What is the gradient of the line that passes through the points \( (0,0) \) and \( (3,15) \) ? om=

To find the gradient (or slope) of the line that passes through the points \( (0,0) \) and \( (3,15) \), you can use the formula: \[ \text{Gradient} = \frac{y_2 - y_1}{x_2 - x_1} \] Substituting in your points, \( (0,0) \) as \( (x_1, y_1) \) and \( (3,15) \) as \( (x_2, y_2) \): \[ \text{Gradient} = \frac{15 - 0}{3 - 0} = \frac{15}{3} = 5 \] So, the gradient of the line is \( 5 \). Now let’s talk about lines! Did you know that the concept of a gradient has been around since ancient times? The slope of a line was used by ancient Greeks to study geometry, and it was further formalized during the Renaissance, linking it to calculus.

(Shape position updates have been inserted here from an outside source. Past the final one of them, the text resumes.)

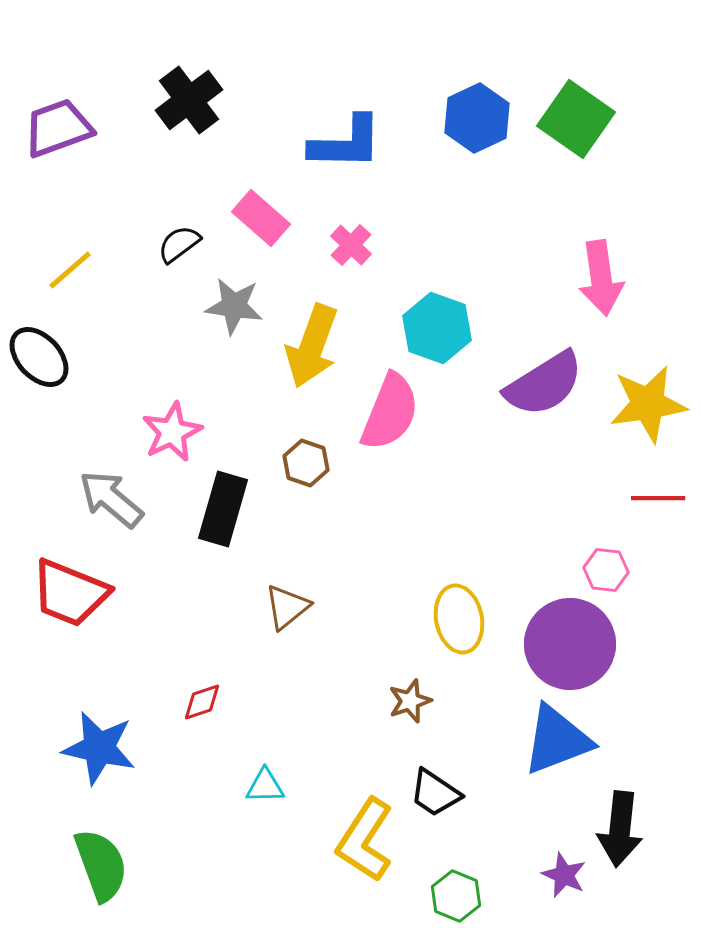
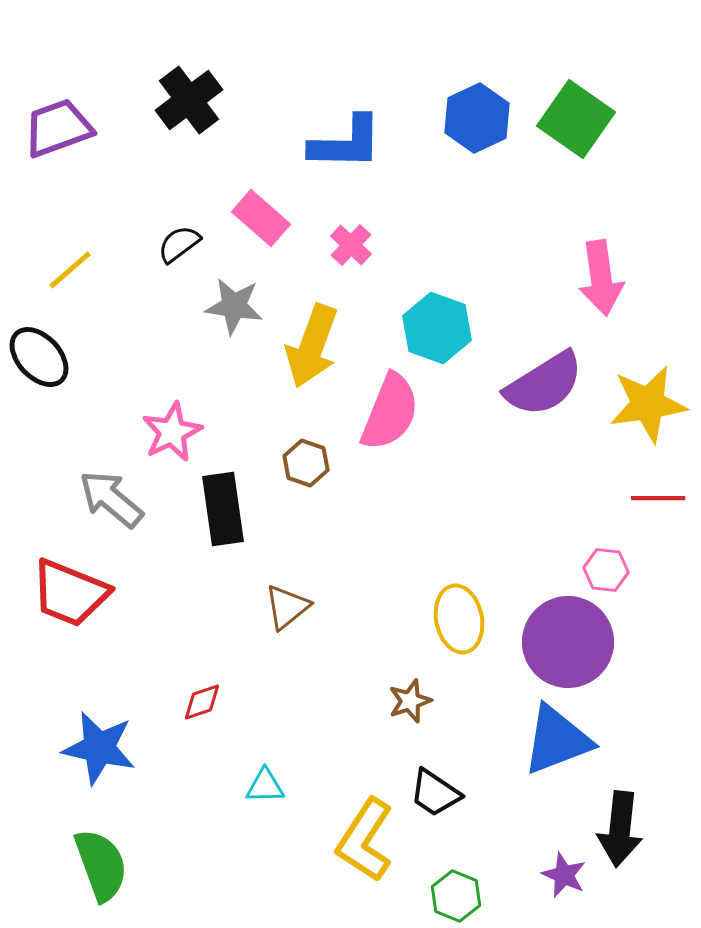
black rectangle: rotated 24 degrees counterclockwise
purple circle: moved 2 px left, 2 px up
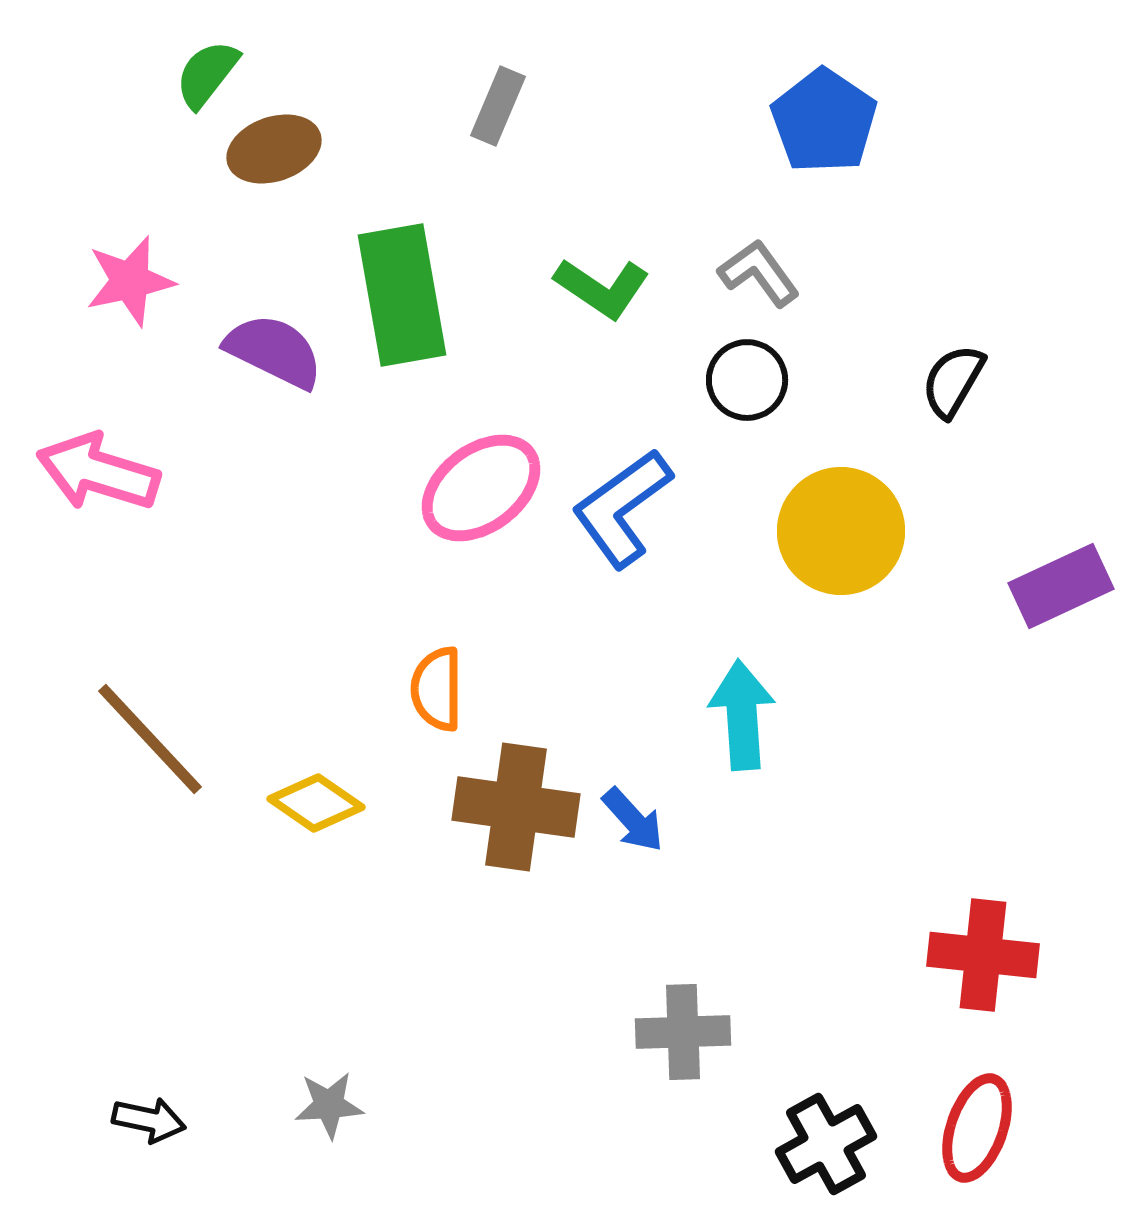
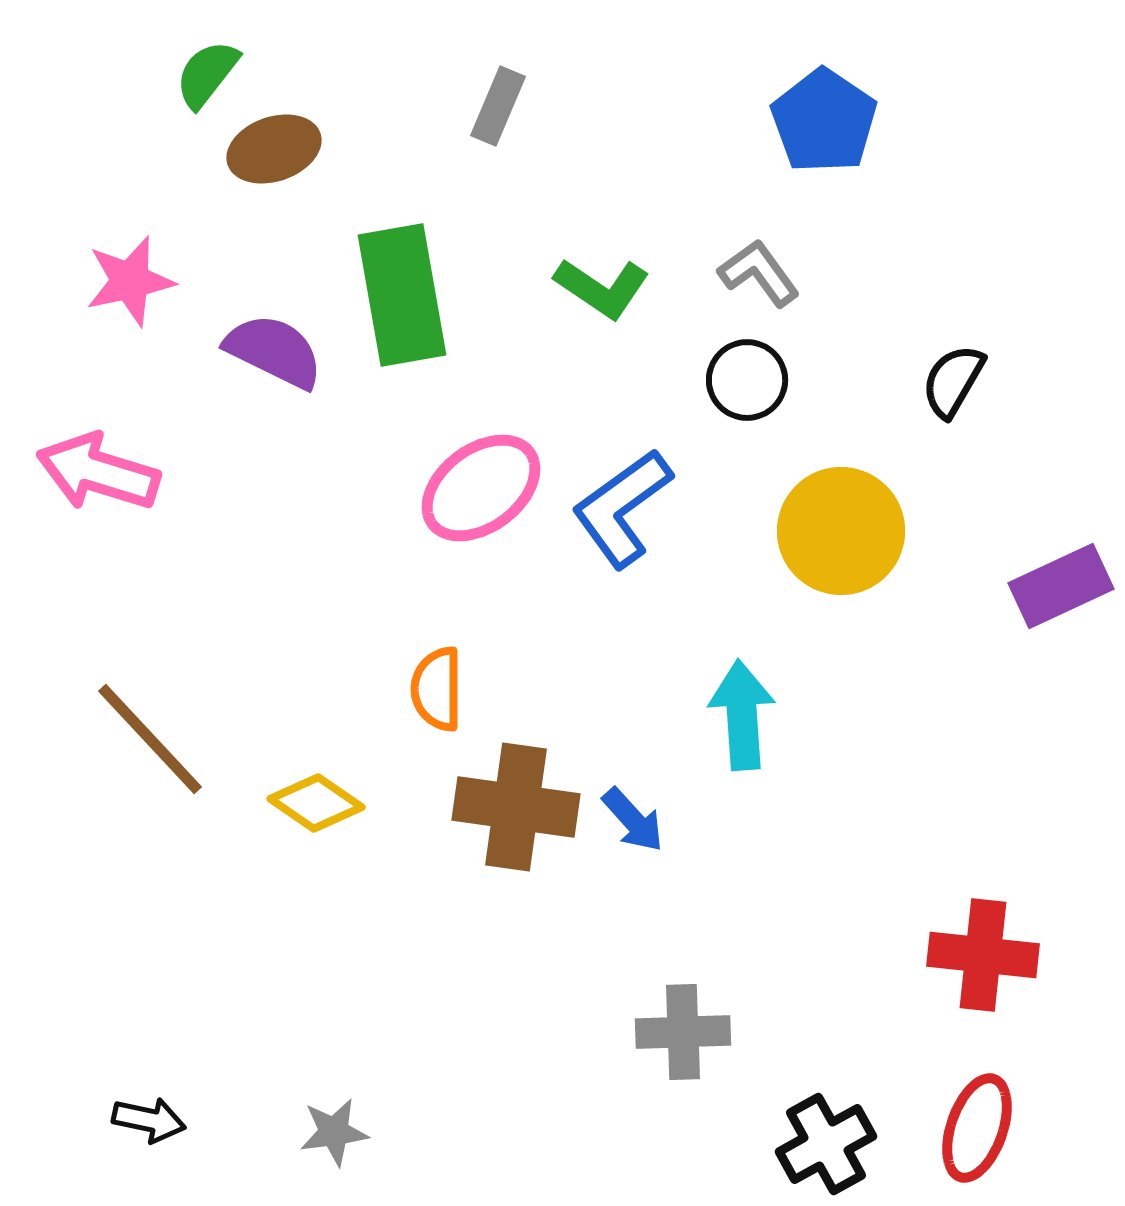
gray star: moved 5 px right, 27 px down; rotated 4 degrees counterclockwise
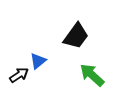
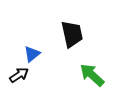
black trapezoid: moved 4 px left, 2 px up; rotated 48 degrees counterclockwise
blue triangle: moved 6 px left, 7 px up
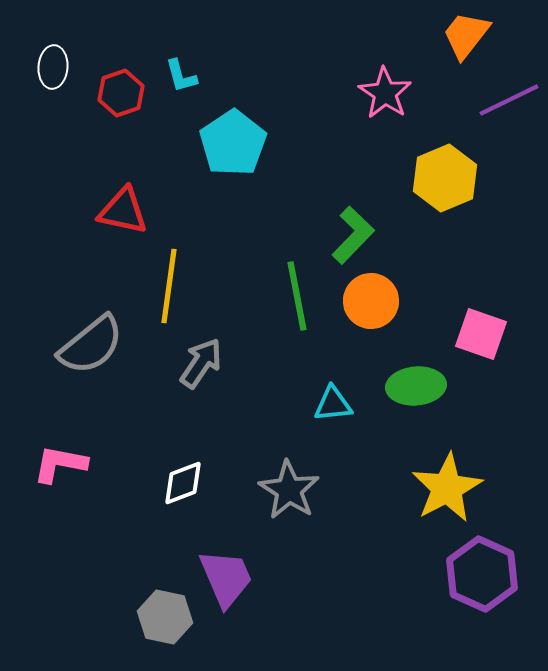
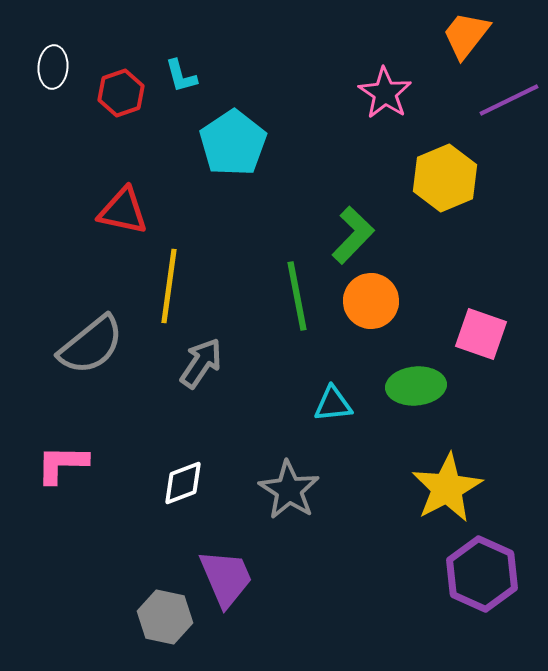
pink L-shape: moved 2 px right; rotated 10 degrees counterclockwise
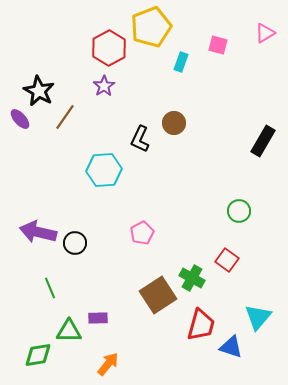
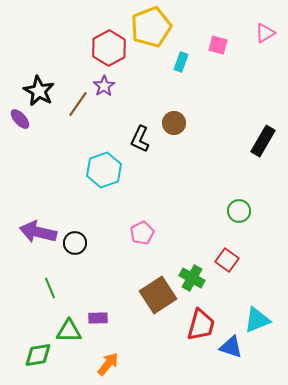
brown line: moved 13 px right, 13 px up
cyan hexagon: rotated 16 degrees counterclockwise
cyan triangle: moved 1 px left, 3 px down; rotated 28 degrees clockwise
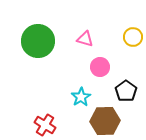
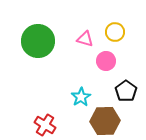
yellow circle: moved 18 px left, 5 px up
pink circle: moved 6 px right, 6 px up
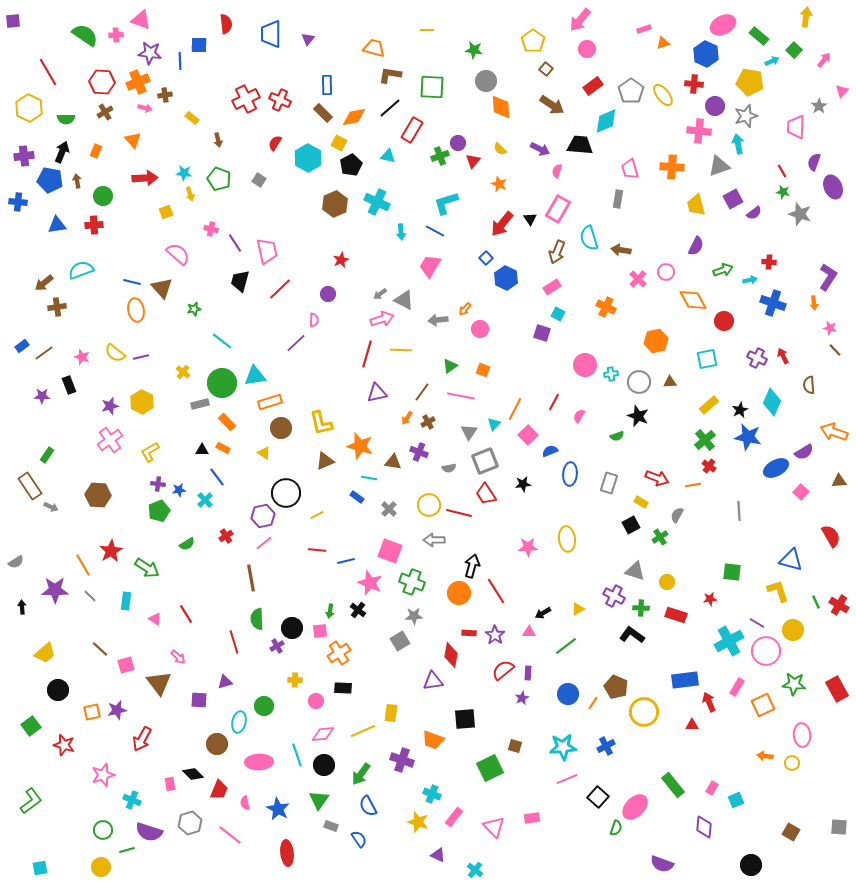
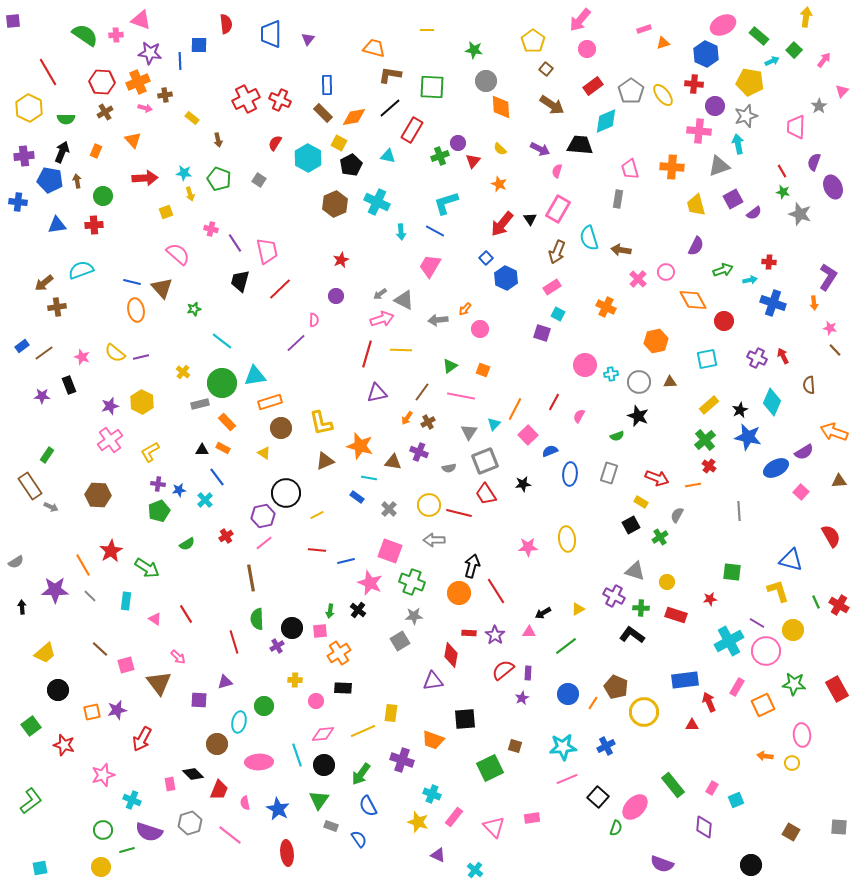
purple circle at (328, 294): moved 8 px right, 2 px down
gray rectangle at (609, 483): moved 10 px up
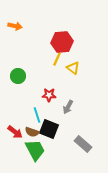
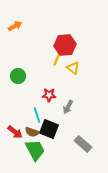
orange arrow: rotated 40 degrees counterclockwise
red hexagon: moved 3 px right, 3 px down
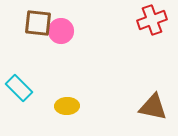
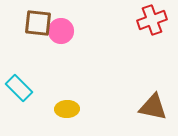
yellow ellipse: moved 3 px down
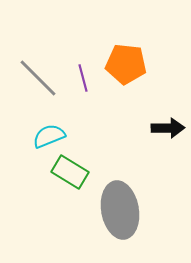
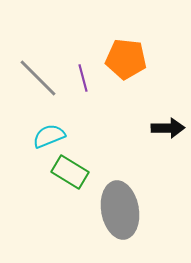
orange pentagon: moved 5 px up
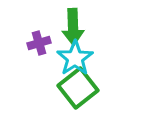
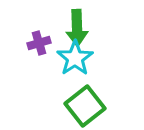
green arrow: moved 4 px right, 1 px down
green square: moved 7 px right, 18 px down
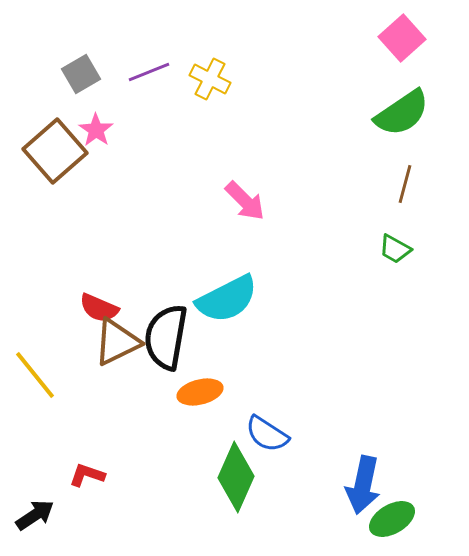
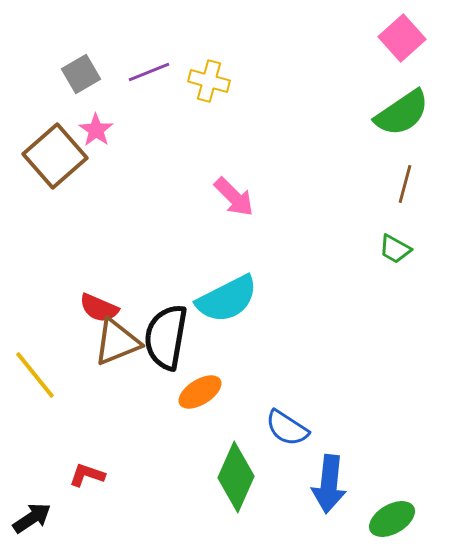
yellow cross: moved 1 px left, 2 px down; rotated 12 degrees counterclockwise
brown square: moved 5 px down
pink arrow: moved 11 px left, 4 px up
brown triangle: rotated 4 degrees clockwise
orange ellipse: rotated 18 degrees counterclockwise
blue semicircle: moved 20 px right, 6 px up
blue arrow: moved 34 px left, 1 px up; rotated 6 degrees counterclockwise
black arrow: moved 3 px left, 3 px down
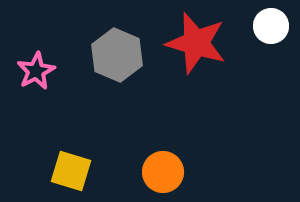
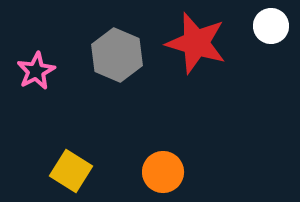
yellow square: rotated 15 degrees clockwise
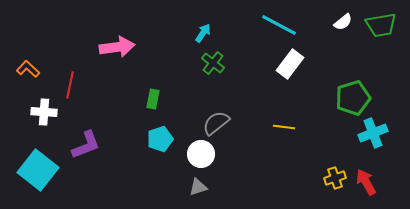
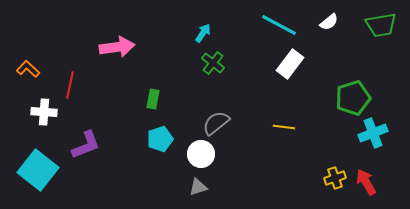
white semicircle: moved 14 px left
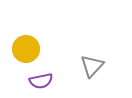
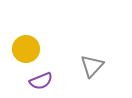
purple semicircle: rotated 10 degrees counterclockwise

Geometry was once a key element in architecture and navigation, showcasing how crucial these concepts have been throughout history. If you're graphing lines, a common mistake is to confuse the y-intercept with the gradient. Just remember, the gradient represents the steepness or direction of the line, while the y-intercept is where the line crosses the y-axis. When plotting, always double-check your points to ensure accuracy—one misplaced point can throw everything off!